Many such moments highlight the disconnect between the two married professors and Aman (Imaad Shah), a student writing a thesis under Hari's guidance, and the world around them that is swarming with pliable men and women out to prove that Ramona and Hari are going insane.

One person in their circle who Ramona and Hari have no reason to suspect (although there is palpable tension between her and the former at an emotional level) is Reena (Nandita Das), Hari's lawyer and ex (it isn't specified if she was a girlfriend or a wife).

Also on their side, at least on the face of it, is a psychiatrist (Anupriya Goenka), who seeks to soothe the nerves of her client. In an environment where truth and trust are at a premium, Ramona and Hari are, however, never rid of their reservations and trepidations.

A local politician contemptuous of the likes of Hari, an ice-cream vendor who also sells mask, a drunk caretaker whose memory is hard to rely on, a fishmonger's assistant who is too inquisitive for comfort, a biker who seems to be on Ramona's trail and law-enforcers who do everything other than what they are supposed to exacerbate matters for the victimised couple.

Palit's camera captures the characters and the settings in relationship, and in opposition, with each other.
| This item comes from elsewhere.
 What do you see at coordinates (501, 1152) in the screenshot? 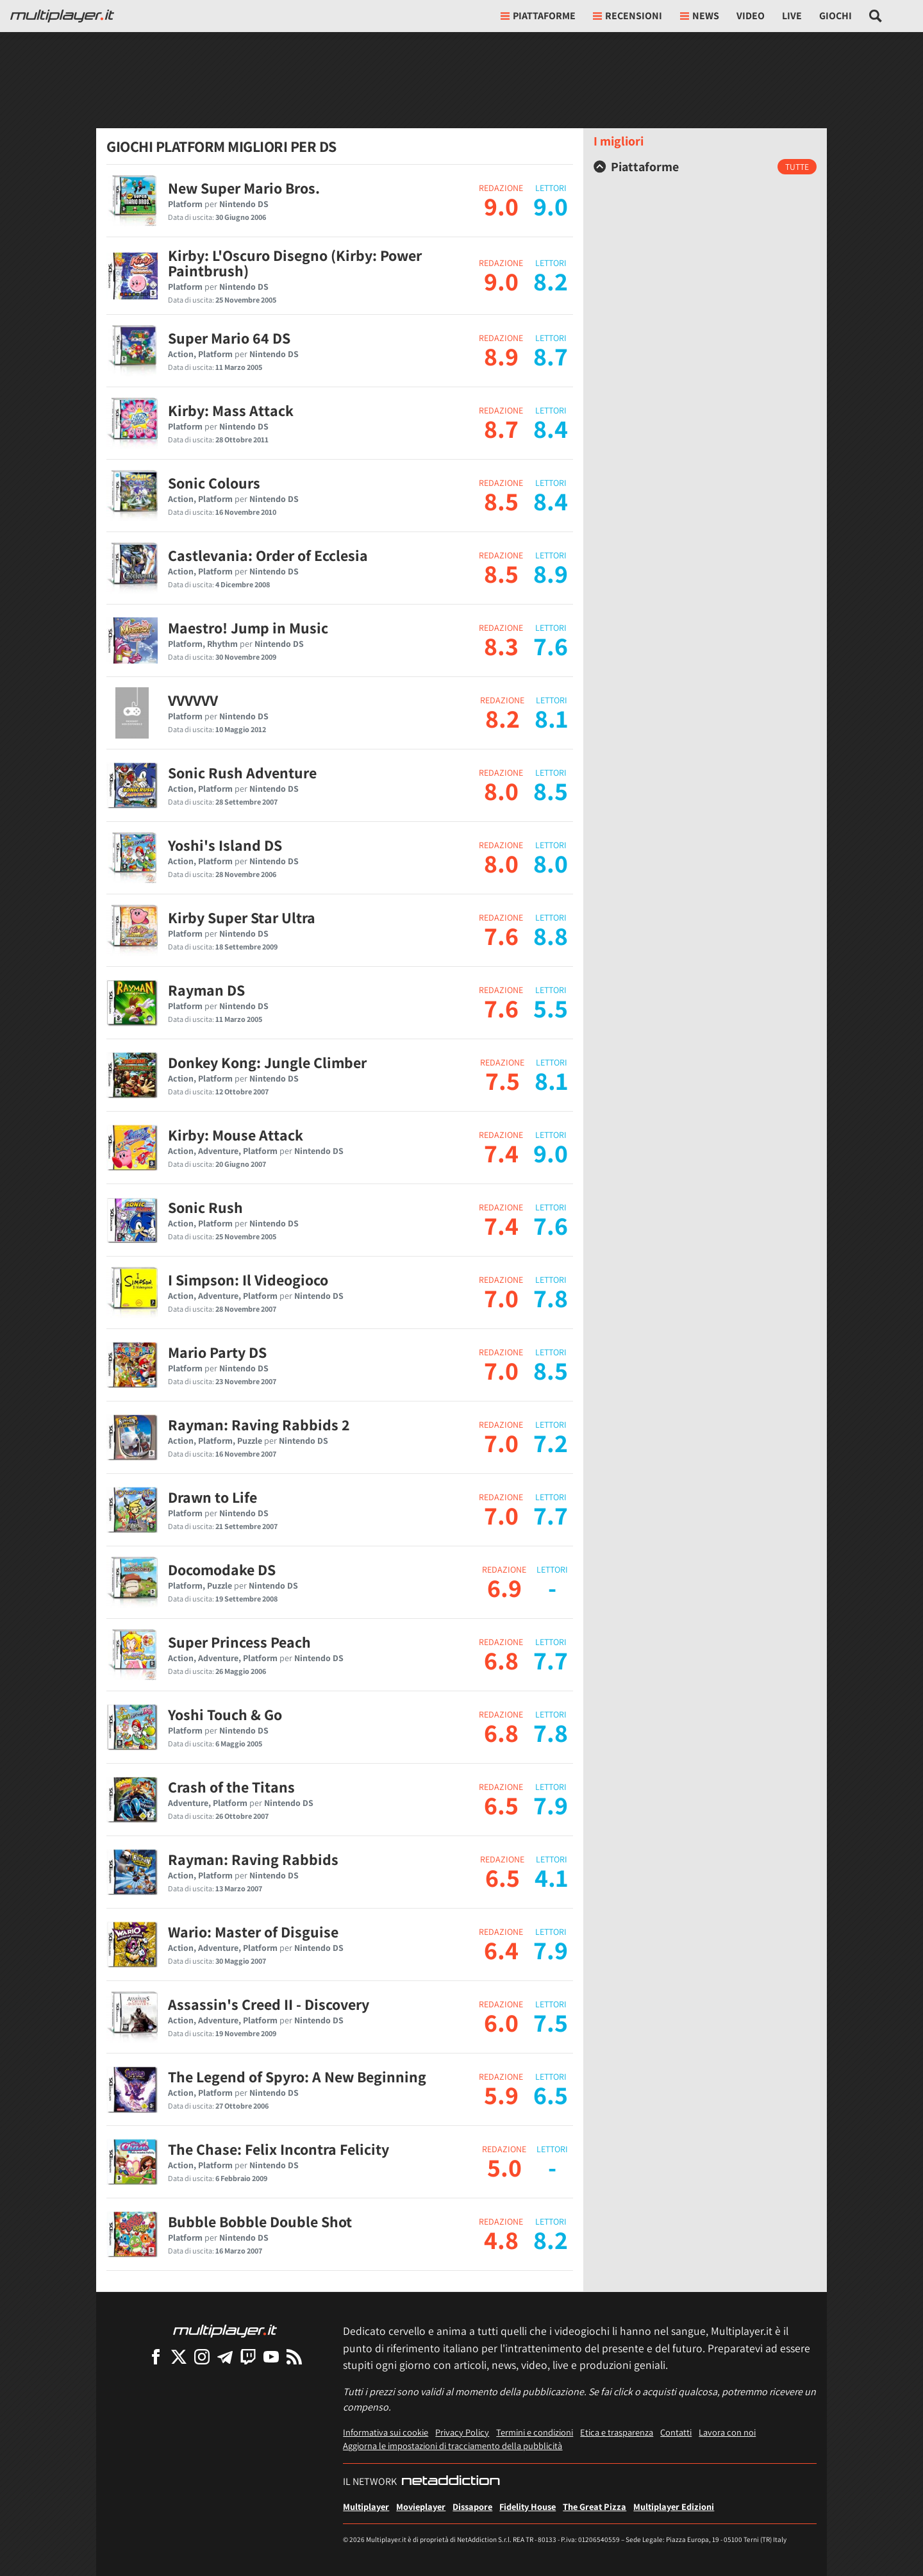
I see `7.4` at bounding box center [501, 1152].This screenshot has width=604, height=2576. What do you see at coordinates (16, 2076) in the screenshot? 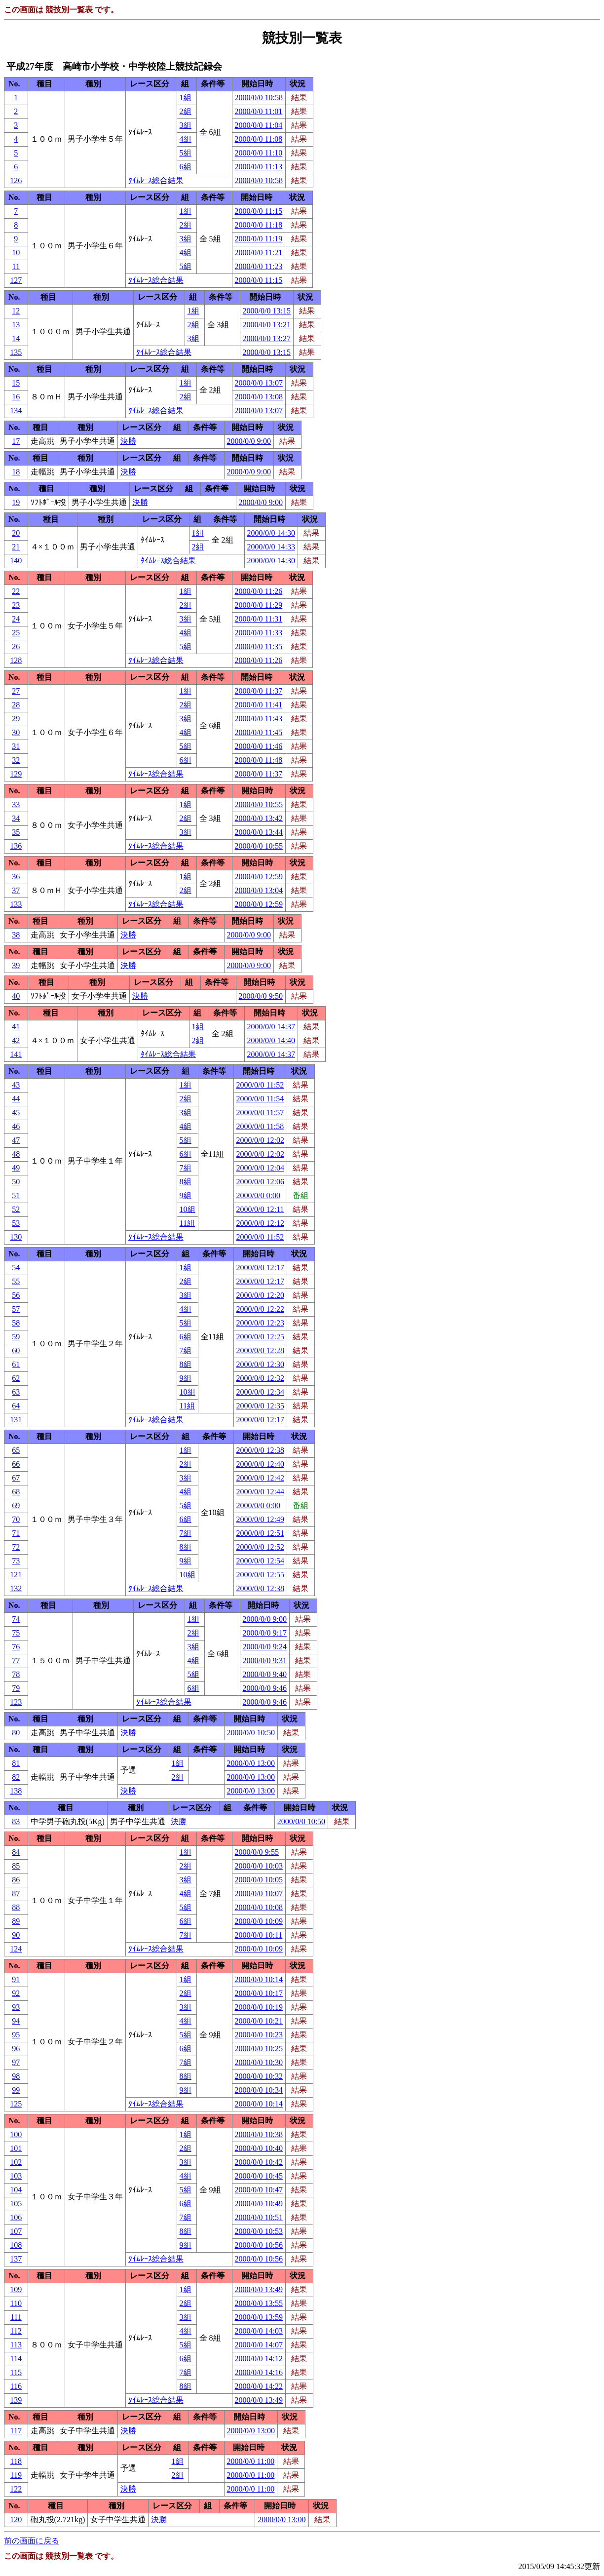
I see `98` at bounding box center [16, 2076].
It also rustles up a veritable dance of light and shade, choreographed with an eye on reflecting the tension and trauma of two people holed up in their homes.

The eclectic soundtrack (the background score is by filmmaker Dibakar Banerjee) is studded with mostly diegetic numbers and singing voices. They range from Goodnight Irene, an aria from a Handel opera and a Goalpara medley (sung by Adil Hussain) to a tribal protest song (Gaon chorab nahi jungle chorab nahi) and a Baul composition sung on-screen by Kanai Das Baul.

A gut-punch of a film driven by courage and clarity, A Knock on the Door is made all the more potent by its fine synthesis of heart and craft. An absolute triumph.